*Problem statement*. Look through the data below and output, unchanged, every line from the one holding "- его нет. Видео" through the one holding "opérateurs. Les robots", inclusive. Skip the pictures.
+++ Data excerpts
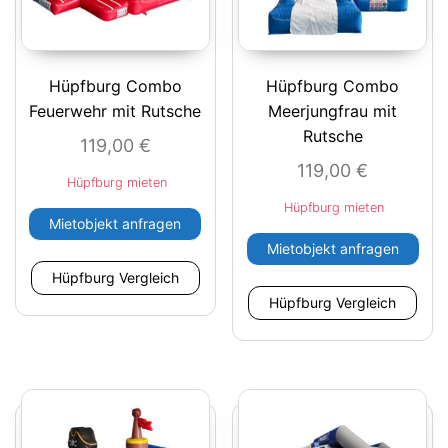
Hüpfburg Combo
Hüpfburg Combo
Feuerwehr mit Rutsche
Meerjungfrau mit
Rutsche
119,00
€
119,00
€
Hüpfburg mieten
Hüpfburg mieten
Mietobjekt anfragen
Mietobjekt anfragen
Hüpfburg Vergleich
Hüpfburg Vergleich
++++++
+++ Data excerpts
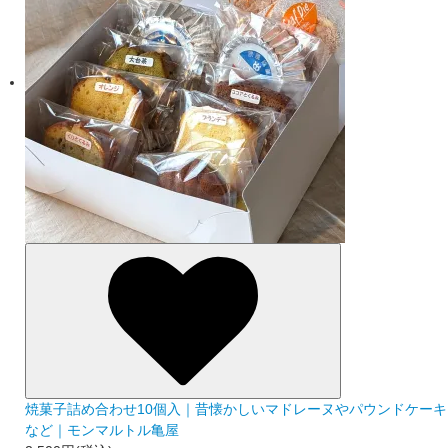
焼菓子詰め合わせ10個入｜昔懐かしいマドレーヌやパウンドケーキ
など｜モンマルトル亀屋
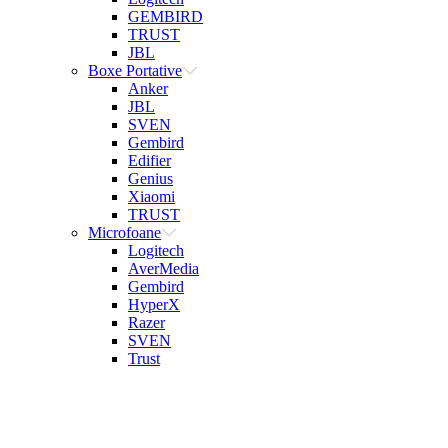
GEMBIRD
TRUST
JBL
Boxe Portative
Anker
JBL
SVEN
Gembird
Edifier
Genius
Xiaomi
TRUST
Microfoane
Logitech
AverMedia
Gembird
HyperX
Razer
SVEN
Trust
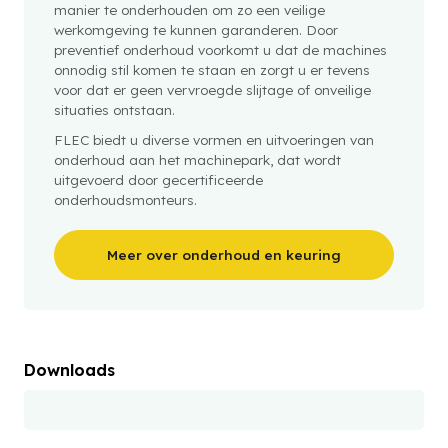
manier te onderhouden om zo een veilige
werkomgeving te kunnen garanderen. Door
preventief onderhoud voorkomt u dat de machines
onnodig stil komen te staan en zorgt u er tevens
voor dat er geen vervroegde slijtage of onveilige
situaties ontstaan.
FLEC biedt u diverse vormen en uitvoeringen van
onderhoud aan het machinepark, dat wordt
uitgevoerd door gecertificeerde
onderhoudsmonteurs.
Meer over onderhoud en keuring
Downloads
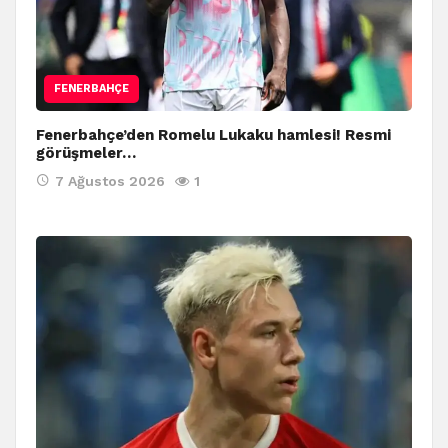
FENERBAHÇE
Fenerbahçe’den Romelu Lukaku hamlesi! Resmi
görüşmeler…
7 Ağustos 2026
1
++++++
+++ Data excerpts
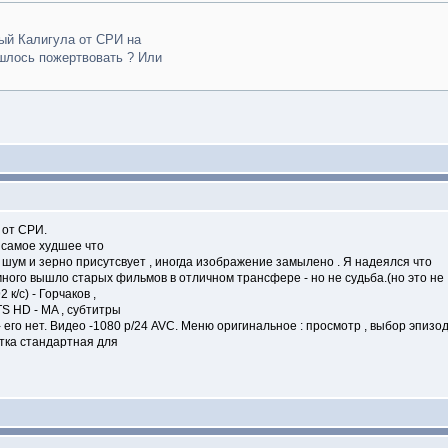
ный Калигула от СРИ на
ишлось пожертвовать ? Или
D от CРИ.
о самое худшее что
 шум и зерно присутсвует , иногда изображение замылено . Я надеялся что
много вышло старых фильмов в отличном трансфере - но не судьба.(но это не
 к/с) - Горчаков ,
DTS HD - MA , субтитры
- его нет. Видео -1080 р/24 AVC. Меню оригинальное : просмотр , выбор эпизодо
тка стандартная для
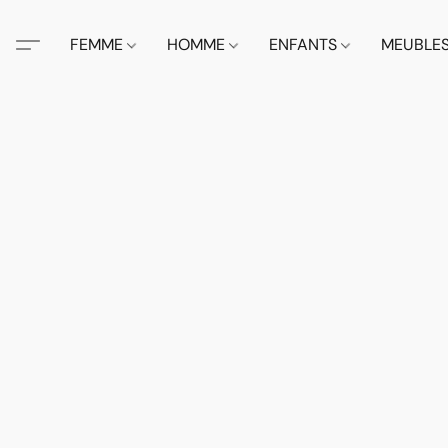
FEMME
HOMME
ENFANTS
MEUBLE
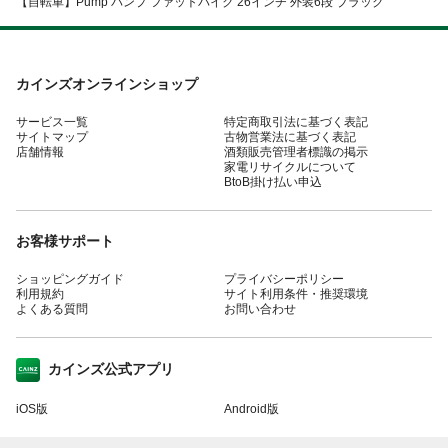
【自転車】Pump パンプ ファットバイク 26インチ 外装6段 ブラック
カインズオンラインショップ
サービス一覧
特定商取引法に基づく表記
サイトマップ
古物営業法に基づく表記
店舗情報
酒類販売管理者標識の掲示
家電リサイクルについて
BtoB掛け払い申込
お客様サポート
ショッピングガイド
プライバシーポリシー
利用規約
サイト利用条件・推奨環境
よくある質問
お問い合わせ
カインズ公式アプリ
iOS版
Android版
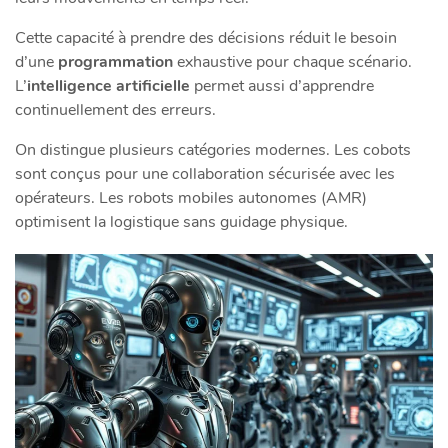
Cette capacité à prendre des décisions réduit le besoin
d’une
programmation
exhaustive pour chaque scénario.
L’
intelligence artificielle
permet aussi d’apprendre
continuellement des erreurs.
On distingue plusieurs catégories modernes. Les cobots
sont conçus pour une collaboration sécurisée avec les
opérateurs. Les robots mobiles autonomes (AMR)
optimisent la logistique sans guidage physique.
++++++
*Result of the exercise*.
- его нет. Видео -1080 р/24 AVC. Меню оригинальное : просмотр , выбор эпизодо
тка стандартная для
FEMME
HOMME
ENFANTS
MEUBLE
【自転車】Pump パンプ ファットバイク 26インチ 外装6段 ブラック
カインズオンラインショップ
サービス一覧
特定商取引法に基づく表記
サイトマップ
古物営業法に基づく表記
店舗情報
酒類販売管理者標識の掲示
家電リサイクルについて
BtoB掛け払い申込
お客様サポート
ショッピングガイド
プライバシーポリシー
利用規約
サイト利用条件・推奨環境
よくある質問
お問い合わせ
カインズ公式アプリ
iOS版
Android版
Cette capacité à prendre des décisions réduit le besoin
d’une
programmation
exhaustive pour chaque scénario.
L’
intelligence artificielle
permet aussi d’apprendre
continuellement des erreurs.
On distingue plusieurs catégories modernes. Les cobots
sont conçus pour une collaboration sécurisée avec les
opérateurs. Les robots mobiles autonomes (AMR)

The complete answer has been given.